Resumo: O presente estudo se propõe a analisar a possibilidade de um tipo penal, previsto no Código Penal, ser absorvido por uma infração tipificada na Lei de Contravenção Penal à luz do Princípio da Consunção. Para tanto, foi realizado um breve estudo sobre o denominado conflito aparente de normas com enfoque no princípio da consunção. A respeito do tema proposto, foram promovidas pesquisas doutrinária e jurisprudencial. Concluiu-se sobre a inaplicabilidade do princípio em questão nos casos em que um crime for a norma-meio e uma contravenção penal a norma-fim.
Palavras-Chave: Conflito Aparente de Normas. Princípio da Consunção. Crime. Contravenção. Impossibilidade de absorção.
Introdução
O presente artigo pretende discutir a possibilidade de um crime previsto no Código Penal ser absorvido por uma contravenção penal disciplinada na Lei de Contravenções Penais à luz do Princípio da Consunção.
Para que se possa compreender a aplicação do princípio em voga, é necessário que se faça, antes, uma breve explanação sobre o denominado conflito aparente de normas – critério utilizado para solucionar casos em que uma conduta delituosa aparentemente se insere em diversas disposições da lei penal.

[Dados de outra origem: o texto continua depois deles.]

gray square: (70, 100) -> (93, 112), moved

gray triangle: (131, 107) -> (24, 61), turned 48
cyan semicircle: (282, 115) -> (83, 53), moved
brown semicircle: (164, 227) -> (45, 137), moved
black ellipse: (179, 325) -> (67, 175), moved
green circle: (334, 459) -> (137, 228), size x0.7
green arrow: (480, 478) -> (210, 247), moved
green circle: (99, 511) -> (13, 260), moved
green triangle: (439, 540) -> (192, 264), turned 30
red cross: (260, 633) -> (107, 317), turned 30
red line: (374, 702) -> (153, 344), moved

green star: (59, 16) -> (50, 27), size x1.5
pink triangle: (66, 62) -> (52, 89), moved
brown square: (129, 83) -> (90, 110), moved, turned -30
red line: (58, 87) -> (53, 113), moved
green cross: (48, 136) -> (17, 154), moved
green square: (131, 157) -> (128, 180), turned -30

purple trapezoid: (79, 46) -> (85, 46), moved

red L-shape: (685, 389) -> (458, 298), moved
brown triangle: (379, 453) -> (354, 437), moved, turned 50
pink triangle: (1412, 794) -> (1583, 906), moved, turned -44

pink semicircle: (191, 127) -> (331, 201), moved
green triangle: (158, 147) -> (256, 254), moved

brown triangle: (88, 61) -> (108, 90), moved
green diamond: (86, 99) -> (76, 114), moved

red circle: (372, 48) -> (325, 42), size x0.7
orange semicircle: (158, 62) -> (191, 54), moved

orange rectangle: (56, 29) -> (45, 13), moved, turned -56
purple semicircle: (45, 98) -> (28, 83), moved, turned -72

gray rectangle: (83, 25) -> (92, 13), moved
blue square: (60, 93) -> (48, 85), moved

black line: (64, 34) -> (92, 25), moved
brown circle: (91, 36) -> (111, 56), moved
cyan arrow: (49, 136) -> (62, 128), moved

Em sequência, será abordada a recente decisão do Supremo Tribunal Federal que, em ação de habeas corpus, repeliu o emprego do princípio da consunção nos casos como o do tema proposto.
Por fim, serão tecidos comentários sobre a impossibilidade de aplicação do referido princípio quando um crime for a norma-meio e uma contravenção penal a norma-fim.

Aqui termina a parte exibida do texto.